The findings of the study were published in the journals 'Nature Communications' and 'Trends in Cognitive Sciences'.
The study has shown that each pre-processing judgement can take place extremely rapidly -- within just 100ms after the eye lands on the previous word.
The neuronal activity required to scan the next word in a sentence also increases according to the complexity of the word, the researchers found.
The insights gained by the research team, based in the University's Centre for Human Brain Health, could help support diagnosis and training programmes for people with certain types of dyslexia where the pre-processing of words is impaired.
In the second, theoretical paper, the team has suggested that humans do not necessarily perceive objects simply one after another (in series), and nor do they perceive items simultaneously (in parallel).
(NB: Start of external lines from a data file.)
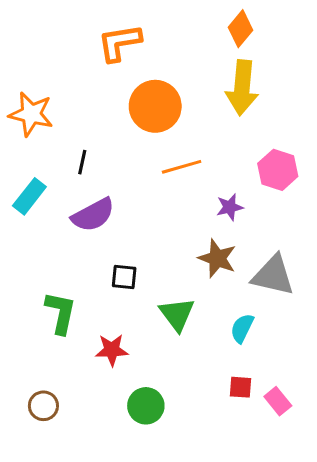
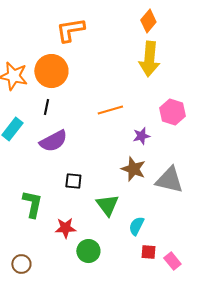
orange circle: (155, 106) -> (51, 71), moved
cyan semicircle: (242, 328) -> (136, 226), moved
green circle: (146, 406) -> (88, 251), moved

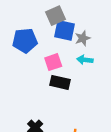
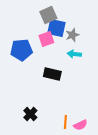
blue pentagon: (25, 41) -> (21, 50), moved
pink square: (53, 62) -> (46, 39), moved

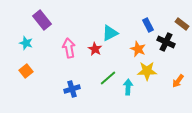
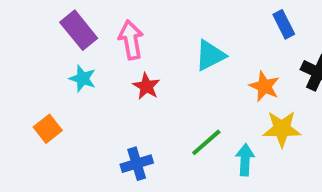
blue rectangle: (148, 25) -> (284, 24), moved
cyan star: (26, 43) -> (83, 79), moved
pink arrow: (69, 48) -> (131, 40), moved
red star: (95, 49) -> (146, 86), moved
Instead, they establish a pipeline of observations, in which meaning from one object is established while another region of the brain is simultaneously deciding which next item is important.
These processes are coordinated by alpha waves in the brain and they happen extremely rapidly, with the eye moving around 3-4 times every second.
Yali Pan, a co-author on both studies, said, "The speed at which the participants in our experiment were able to recognise the complexity of the next word in the sequence was really remarkable and much faster than we predicted."
In the experimental study, the team used a combination of eye-tracking technology and measurements of magnetic fields in the brain to assess this activity.
While eye tracking can be used to pinpoint how the eye moves and what object or word it fixates on, magnetoencephalography, or MEG, reveals what is going on 'behind the scenes' as the brain processes this information.
The researchers asked 39 participants aged between 18 and 35 to read a series of sentences on a screen.
In each sentence, one word was 'tagged' -- it was programmed to flicker at a high frequency (60Hz).
Although the participants could not detect this consciously, it was picked up by a specific region of their brain and detected by the MEG sensors.
By monitoring both MEG signals and eye-tracking, the researchers were able to get a detailed picture of what the participants were fixating on different words in a text, and then how different regions of the brain processed that information.
Professor Ole Jensen, also a co-author, said, "Understanding how the brain decodes written information can help us develop more sophisticated diagnostic tools for conditions such as dyslexia."
"Our research has clearly shown that eye tracking and brain scanning must be studied together to get meaningful insights into these processes," Professor Jensen added.
Co-author Dr Steven Frisson said, "It's fascinating to see how different brain regions are responsible for different types of visual processing, and how these observations can give us entirely new insights into the links between visual perception and meaning in the brain."